With the caveat that they were obtained for a single pair of probes on the periplasmic surface of BetP, our results suggest that the inward-facing (or outward-closed) conformation may be dominant in the presence of sodium and no betaine. Such a conclusion would be nontrivial, given that the physiological role of BetP is to capture betaine from the extracellular solution, which implies a preference for the outward-facing state in the presence of sodium, like LeuT (Kazmier et al., 2014b; Tavoulari et al., 2016). On the other hand, these observations for BetP would be consistent with EPR measurements on two other sodium-coupled transporters, Mhp1 (Koshy et al., 2013; Kazmier et al., 2014a) and vSGLT (Paz et al., 2018), and with the fact that BetP crystallizes preferentially in inward-facing conformations in saturating sodium concentrations (Perez et al., 2012). Clearly, a complete assignment of the state of BetP would benefit from analysis of additional pairs of probes on different regions of the protein. It should also be noted that the measurements were performed in proteoliposomes with equal concentrations of substrates on either side of the membrane. The reason behind this choice is that the orientation of BetP in liposomes is unknown, and therefore this protocol ensures that all proteins will experience the same environment. Consequently, we cannot rule out the possibility that BetP would instead prefer outward-open states if an inwardly oriented sodium gradient were applied.

A different picture was obtained for the data measured in the presence of betaine. Neither the inward- and outward-facing conformations of BetP individually satisfied the distribution obtained under these conditions. It is possible that the data reflect a third conformation, such as the fully occluded state, not simulated here. However, the targeted experimental distance distribution contains two peaks in the range of intraprotomer interactions, and therefore it seems likely that the experimental ensemble comprises a mixture of two or more states. As mentioned, future studies of the behavior of BetP in the presence of substrates could explore these possibilities using a multiple-walker strategy.

Sensitivity of the methodology to the experimental distribution

In this study, the EBMetaD methodology was used to reproduce distributions that had been obtained from PELDOR time traces using Tikhonov regularization. However, that conversion does not result in a unique solution, and therefore it is possible that the magnitude of the biasing work applied during the simulations would differ if a different solution were to be considered.

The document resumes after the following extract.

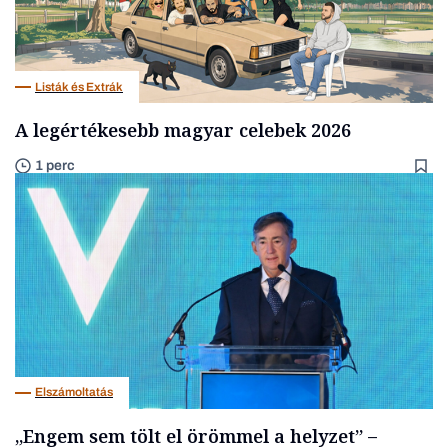
Listák és Extrák
A legértékesebb magyar celebek 2026
1 perc
Elszámoltatás
„Engem sem tölt el örömmel a helyzet” –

A similar concern relates to the post-processing of the distributions to remove interprotomer contributions. Recomputing the biasing work that is required to enforce the experimental distributions on the periplasmic pair only for distances <37 Å reproduced the trends observed for the entire distribution (Fig. 5 B). Thus, although the exact value of the work applied may vary to some degree, the overall strategy appears not to be sensitive to the precise details of the distribution. By extension, the approach is probably also not sensitive to variations in the solution of the Tikhonov regularization procedure. Nevertheless, we note that recent developments in EBMetaD provide for inclusion of the uncertainty due to the transformation (Hustedt et al., 2018), or even applying the echo decays from the EPR measurements directly (Marinelli and Fiorin, 2018). We expect that these methodologies will produce similar conclusions while reducing uncertainties due to data processing. In principle, the direct use of echo decays is most directly informative. However, in cases of oligomeric states in which long-range contributions may need to be excluded, the use of filtered distance distributions (with or without uncertainty bars) would seem still to be a reasonable strategy.

In conclusion, this study illustrates the application of EBMetaD simulations as a technique to facilitate an integrative, molecular-level interpretation of structural and spectroscopic data for membrane proteins. In particular, this technique can provide a clear view of whether the data can be well described by one of a number of available structures, or whether no one structure alone is compatible with the data.